EmbeddingService Class

Client-side embedding generation service for HTM.

Overview

HTM::EmbeddingService generates vector embeddings for text content before database insertion. It supports multiple embedding providers:

  • Ollama - Local embedding server (default, via nomic-embed-text model)
  • OpenAI - OpenAI's text-embedding-3-small model

The service also provides token counting for working memory management.

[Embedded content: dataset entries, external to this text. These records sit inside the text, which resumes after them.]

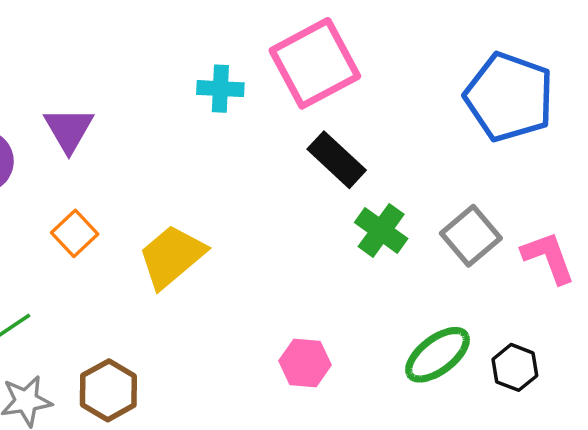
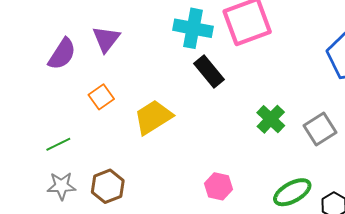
cyan cross: (220, 89) -> (193, 28), size x1.5
black rectangle: (337, 160) -> (209, 71), moved

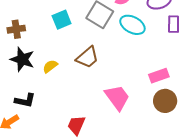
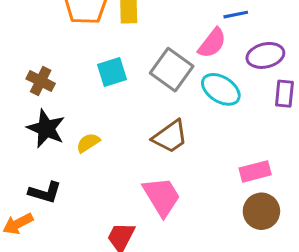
brown cross: (16, 29) -> (41, 81), turned 30
brown trapezoid: (87, 57) -> (170, 137), moved
pink trapezoid: (117, 97) -> (162, 197), moved

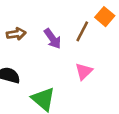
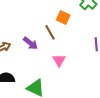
brown line: (82, 31) -> (50, 32), turned -42

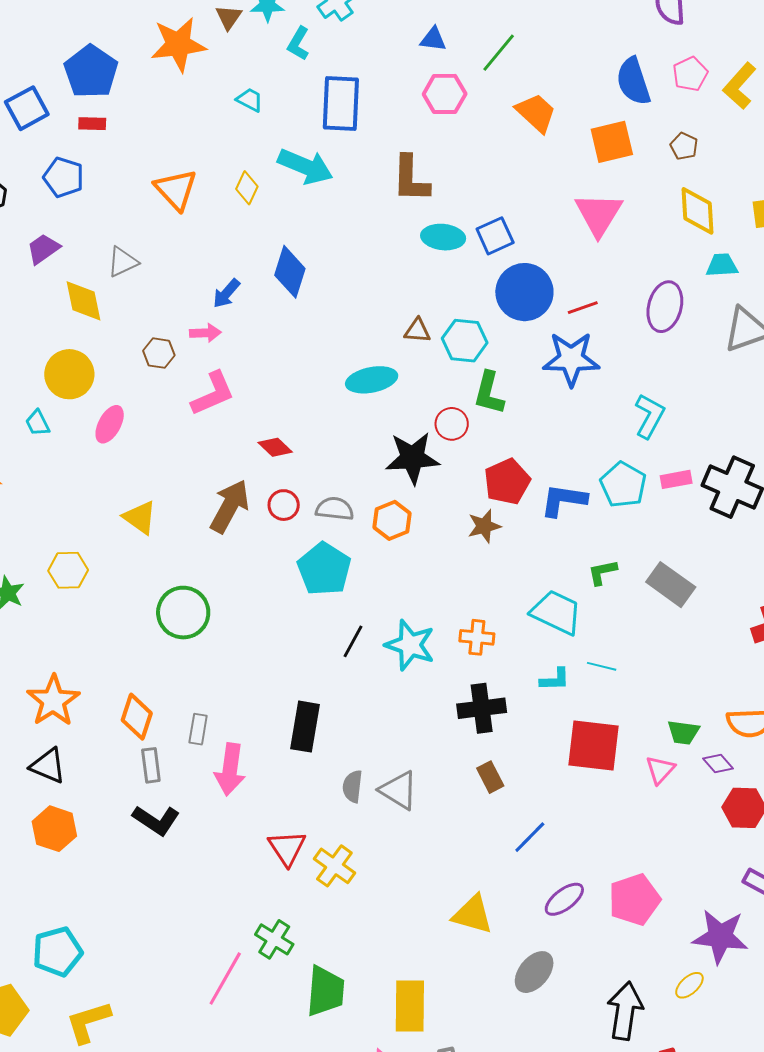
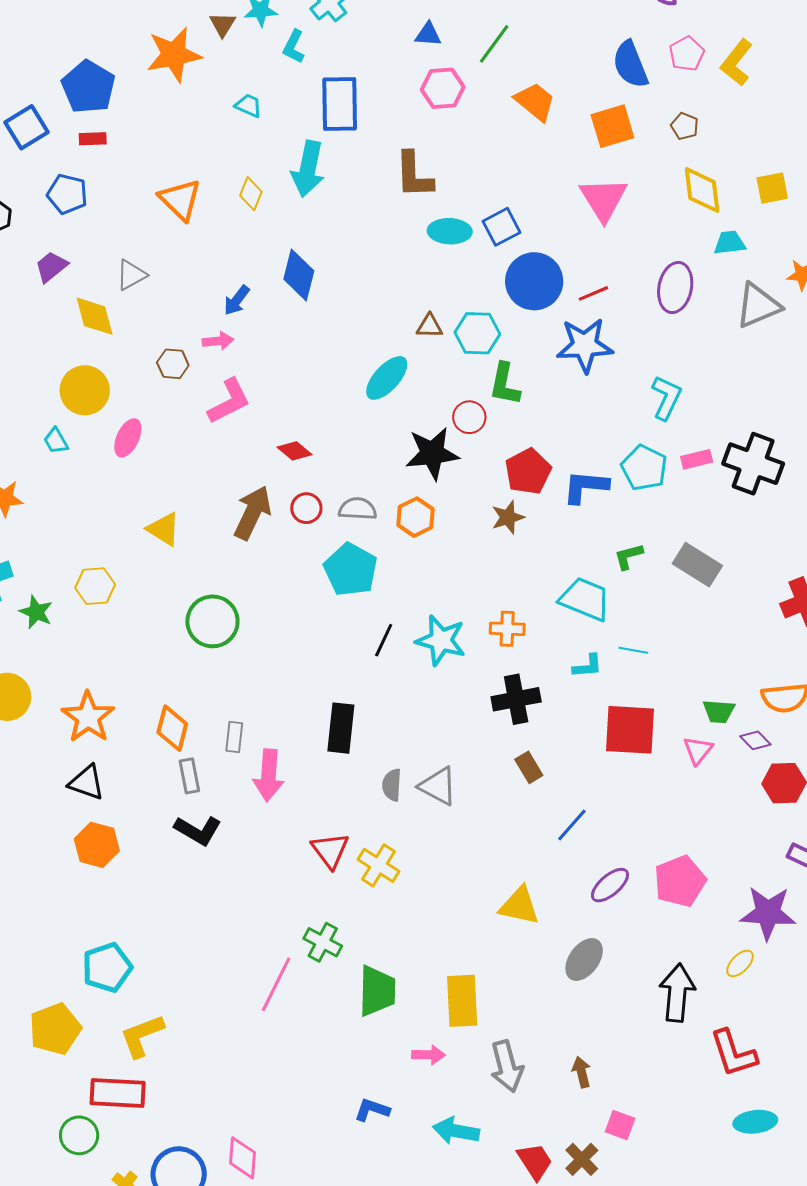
cyan arrow: (305, 166) -> (308, 169), turned 82
cyan ellipse: (372, 380) -> (387, 378), turned -33

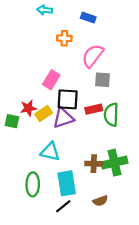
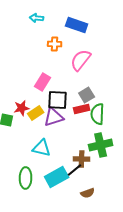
blue rectangle: (88, 18) -> (77, 25), size x1.5
gray square: (102, 80) -> (87, 95), moved, turned -35
green cross: (114, 163) -> (101, 145), moved
cyan rectangle: (67, 183) -> (57, 177), turned 70
black line: (63, 206) -> (75, 170), moved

Architecture: - Ruby application generates embeddings via HTTP call to Ollama/OpenAI - Embeddings are passed to PostgreSQL during INSERT - Simple, reliable, cross-platform operation

Class Definition

class HTM::EmbeddingService
  attr_reader :provider, :model, :dimensions
end

Initialization

new(provider, **options)

Create a new embedding service instance.

HTM::EmbeddingService.new(
  provider = :ollama,
  model: 'nomic-embed-text',
  ollama_url: nil,
  dimensions: nil
)

Parameters

Parameter Type Default Description
provider Symbol :ollama Embedding provider (:ollama, :openai)
model String 'nomic-embed-text' Model name for the provider
ollama_url String, nil ENV['OLLAMA_URL'] or 'http://localhost:11434' Ollama server URL
dimensions Integer, nil Auto-detected Expected embedding dimensions

Returns

HTM::EmbeddingService - Configured embedding service instance

Raises

  • HTM::EmbeddingError - If provider is invalid or configuration fails

Examples

Default Ollama configuration:

service = HTM::EmbeddingService.new
# Uses Ollama at http://localhost:11434 with nomic-embed-text (768 dimensions)

Custom Ollama model:

service = HTM::EmbeddingService.new(
  :ollama,
  model: 'mxbai-embed-large',
  ollama_url: 'http://localhost:11434',
  dimensions: 1024
)

OpenAI configuration:

# Requires OPENAI_API_KEY environment variable
service = HTM::EmbeddingService.new(
  :openai,
  model: 'text-embedding-3-small',
  dimensions: 1536
)

HTM automatically initializes EmbeddingService:

htm = HTM.new(
  robot_name: "Assistant",
  embedding_provider: :ollama,
  embedding_model: 'nomic-embed-text'
)
# EmbeddingService configured automatically

Instance Methods

embed(text)

Generate embedding vector for text.

embed(text)  Array<Float>

Parameters

Parameter Type Description
text String Text to embed

Returns

Array<Float> - Embedding vector (dimensions depend on model)

Raises

  • HTM::EmbeddingError - If embedding generation fails
  • ArgumentError - If text is nil or empty

Examples

service = HTM::EmbeddingService.new(:ollama)

# Generate embedding
embedding = service.embed("PostgreSQL with TimescaleDB")
# => [0.023, -0.441, 0.182, ..., 0.091]  # 768 dimensions

puts embedding.length  # => 768 (for nomic-embed-text)

Error handling:

begin
  embedding = service.embed("some text")
rescue HTM::EmbeddingError => e
  puts "Embedding failed: #{e.message}"
  # Check Ollama is running: curl http://localhost:11434/api/tags
end

Implementation Details

Ollama provider: - Makes HTTP POST to /api/embeddings - Returns dense vector representation - Requires Ollama server running locally

OpenAI provider: - Makes HTTP POST to OpenAI API - Requires OPENAI_API_KEY environment variable - API costs: $0.0001 per 1K tokens


count_tokens(text)

Count tokens in text for working memory management.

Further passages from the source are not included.